I have a model where every single item has 2 non-zero slopes. It is considered as complex and coef(model, IRTpars = TRUE) issues an error. However, model given in the example in ?mirt (see the details below for the code), where only one item has 2 non-zero slopes, it returns the coefs without hesitation. In the source code, its apparent that a model has to have at least one simple-structure item in order to parameters to be transformed. Is that intentional? Why is that so?

Details

```r #simulate data a <- matrix(c( 1.5,NA, 0.5,NA, 1.0,NA, 1.0,0.5, NA,1.5, NA,0.5, NA,1.0, NA,1.0),ncol=2,byrow=TRUE) d <- matrix(c( -1.0,NA,NA, -1.5,NA,NA, 1.5,NA,NA, 0.0,NA,NA, 3.0,2.0,-0.5, 2.5,1.0,-1, 2.0,0.0,NA, 1.0,NA,NA),ncol=3,byrow=TRUE) sigma <- diag(2) sigma[1,2] <- sigma[2,1] <- .4 items <- c(rep('2PL',4), rep('graded',3), '2PL') dataset <- simdata(a,d,2000,items,sigma) #analyses #CIFA for 2 factor crossed structure model.1 <- ' F1 = 1-4 F2 = 4-8 COV = F1*F2' #compute model, and use parallel computation of the log-likelihood if(interactive()) mirtCluster() mod1 <- mirt(dataset, model.1, method = 'MHRM') ```

philchalmers commented 1 year ago

This is intentional.
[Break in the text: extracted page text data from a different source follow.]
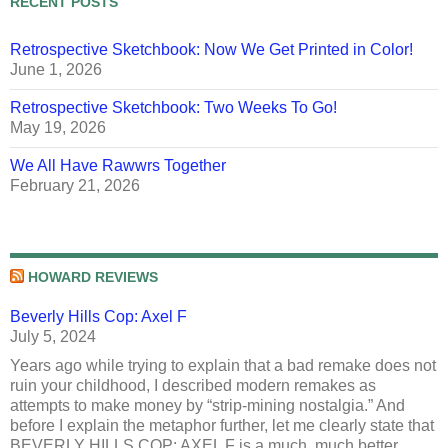
RECENT POSTS
Retrospective Sketchbook: Now We Get Printed in Color!
June 1, 2026
Retrospective Sketchbook: Two Weeks To Go!
May 19, 2026
We All Have Rawwrs Together
February 21, 2026
HOWARD REVIEWS
Beverly Hills Cop: Axel F
July 5, 2024
Years ago while trying to explain that a bad remake does not
ruin your childhood, I described modern remakes as
attempts to make money by “strip-mining nostalgia.” And
before I explain the metaphor further, let me clearly state that
BEVERLY HILLS COP: AXEL F is a much, much better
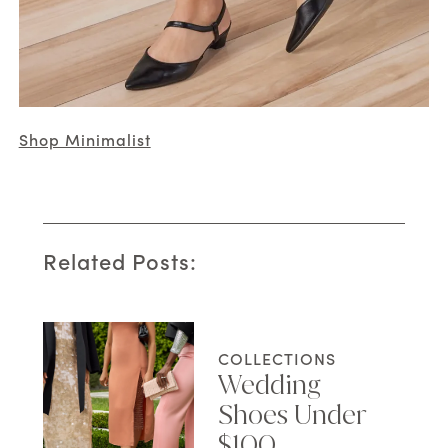
Shop Minimalist
Related Posts:
COLLECTIONS
Wedding
Shoes Under
$100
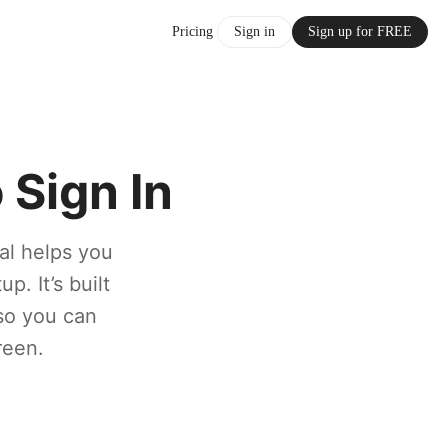
Pricing
Sign in
Sign up for FREE
Sign In
al helps you
p. It’s built
 so you can
reen.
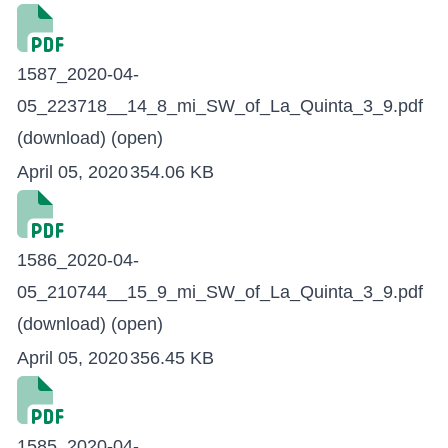
1587_2020-04-
05_223718__14_8_mi_SW_of_La_Quinta_3_9.pdf
(download)
(open)
April 05, 2020
354.06 KB
1586_2020-04-
05_210744__15_9_mi_SW_of_La_Quinta_3_9.pdf
(download)
(open)
April 05, 2020
356.45 KB
1585_2020-04-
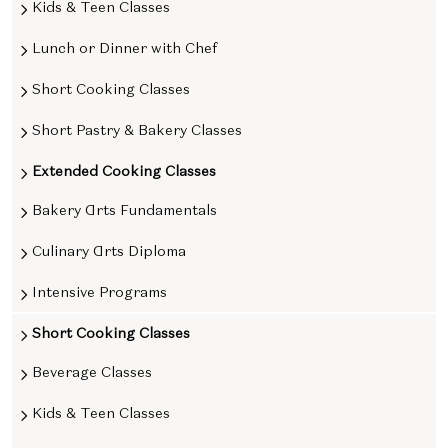
Kids & Teen Classes
Lunch or Dinner with Chef
Short Cooking Classes
Short Pastry & Bakery Classes
Extended Cooking Classes
Bakery Arts Fundamentals
Culinary Arts Diploma
Intensive Programs
Short Cooking Classes
Beverage Classes
Kids & Teen Classes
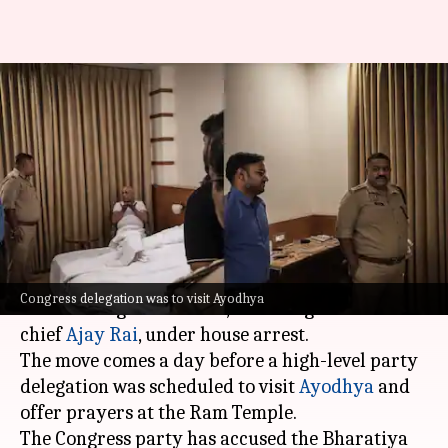
Congress claims leaders under
house arrest ahead of Ayodhya
visit
By
Jun 30, 2026
12:07 pm
Chanshimla Varah
What's the story
The
Uttar Pradesh Police
has allegedly placed
Congress delegation was to visit Ayodhya
several Congress leaders, including state unit
chief
Ajay Rai
, under house arrest.
The move comes a day before a high-level party
delegation was scheduled to visit
Ayodhya
and
offer prayers at the Ram Temple.
The Congress party has accused the Bharatiya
It's to let users know that their model does not have any classical parameterization due to lack of simple structures. If one or more items can be transformed, however, then the output returns the transformation for the given item; otherwise, the slope-intercept form is retained. Though I agree an error message is perhaps the wrong intensity. I'll switch this to a warning instead.

netique commented 1 year ago

Since I didn't compare the coefs for the example model with and without IRTpars = TRUE I didn’t notice that complex-structure items are left untransformed. Switching to warning is welcomed for me. Maybe I would further refine the message in a way to stress that the original parameters are returned for complex-structure items, so people don’t mistakingly assume that any transformation took place (but, well, they would have to notice at some point). Maybe this could generalize to models with any non-zero number of complex-structure items pointing out that some items were left untransformed.